Bovine Mastitis Associated with Prototheca blaschkeae


Bovine mastitis is an important and complex disease responsible for economic losses in the dairy industry. Biotype II strains of the green alga Prototheca zopfii can be involved, most often resulting in chronic mastitis of difficult treatment associated with reduced milk production. This type of infection is rare, but the number of reported cases is increasing worldwide. In order to determine the kind of species involved in mastitis by Prototheca in northwest Portugal, 41 Prototheca isolates were genetically characterized. The algae are part of Prototheca isolates that were collected during a 6-year period, isolated from the milk of 41 dairy cows in a total of 22 herds with a history of increasing somatic cell counts, mild clinical signs of udder infection, and unsuccessful response to the usual therapy. PCR amplification of the 18S ribosomal DNA (rDNA), amplified rDNA restriction analysis, and phylogenetic analyses of the 18S rDNA sequences were performed. Thirty-seven isolates were identified as P. zopfii var. hydrocarbonea and four as Prototheca blaschkeae. These data suggest a high incidence of P. zopfii var. hydrocarbonea mastitis in the region and demonstrate for the first time the involvement of P. blaschkeae with bovine mammary gland infections.
Green algae of the genus Prototheca, and more rarely Chlorella, are the only known plant-like organisms that cause infectious diseases in humans and animals (6, 11-13). The genus Prototheca consists of microscopical, unicellular, achlorophyllic algae with asexual reproduction by autosporulation with variable numbers of autospores (5, 10). These algae are ubiquitous and saprophytic, but some species may turn into unusual opportunists causing pathology when the host immunological defenses are impaired (16, 18, 21) or when predisposing factors occur, such as, in the case of dairy cows, poor animal care and poor milking hygiene (8, 11, 18). The incidence of bovine mastitis associated with Prototheca infections is steadily increasing and gaining more and more economic and public health importance (18).
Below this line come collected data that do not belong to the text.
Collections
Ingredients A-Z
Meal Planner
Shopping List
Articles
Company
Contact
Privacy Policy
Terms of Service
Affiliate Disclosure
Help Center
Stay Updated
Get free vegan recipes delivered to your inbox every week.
Prototheca is included in the class Trebouxiophyceae (14) and is closely related to green algae of the genus Chlorella (13, 23), which are among the best-studied unicellular green algae (7). Within the last decade, Prototheca taxonomy has developed and five species are currently assigned to the genus, namely Prototheca zopfii, P. wickerhamii, P. stagnora, P. ulmea, and most recently, P. blaschkeae (19). The validation of another species, Prototheca moriformis (1, 17), has been questioned by molecular studies (19, 25). Until recently, the only species known to cause infectious diseases in humans and animals were P. wickerhamii and P. zopfii, respectively (4, 20, 28). The new species P. blaschkeae was identified in 2006 from a previous case of human onychomycosis (19). This species was previously defined as biotype III of P. zopfii, which, together with biotype I, was reported to be nonpathogenic, while biotype II has been associated with bovine mastitis (20). Biotype classification was based on phenotypic characteristics, as well as auxonographical and biochemical analyses (3, 20). Serological analyses revealed differences in the pattern of immunogenic structures between the biotypes (20). Further phylogenetic studies of 18S ribosomal DNA (rDNA) sequences were able to determine discriminatory molecular characteristics to define the new species P. blaschkeae and reclassify the P. zopfii biotypes into two genotypes (19).
The present study aimed to elucidate the epidemiology of bovine mastitis by molecular characterization of Prototheca isolates obtained from 41 dairy cows of 22 herds in Portugal. We report the predominant occurrence of Prototheca zopfii var. hydrocarbonea in milk of cows with mastitis associated with Prototheca and for the first time the association of P. blaschkeae with bovine mastitis.


Isolation of algae.

Prototheca isolates in this study belong to a major collection compiling several milk pathogens that belong to the Laboratory of Infectious Diseases of the Veterinary Medicine School of Porto University. These represent a small number of pathogenic organisms that were recovered from about 3,500 mastitic milk analyses during a 6-year period (from January 2002 to December 2007). Prototheca cells were retrieved from milk of 41 cows with mastitis originating from 22 different dairy herds from northwest Portugal, which was collected under sterile conditions. The affected cows had a history of persistently high somatic cell counts or clinical mastitis that was not responsive to intramammary antibiotic treatment. To avoid confounding effects due to the therapy, only milk samples collected after the treatment safety period were analyzed. For diagnostic purposes, 40-μl aliquots of milk samples collected from individual quarters of the udder were streaked onto Columbia agar plates supplemented with 5% sheep blood (bioMérieux, Marcy l'Etoile, France). After 42 to 72 h at 37°C, plates were examined for Prototheca growth and any colonies resembling this alga were subcultured once on Sabouraud dextrose agar medium (Merck Laboratories, Darmstadt, Germany). After macroscopical and microscopical identification, Prototheca isolates were spread and grown on Sabouraud dextrose agar medium.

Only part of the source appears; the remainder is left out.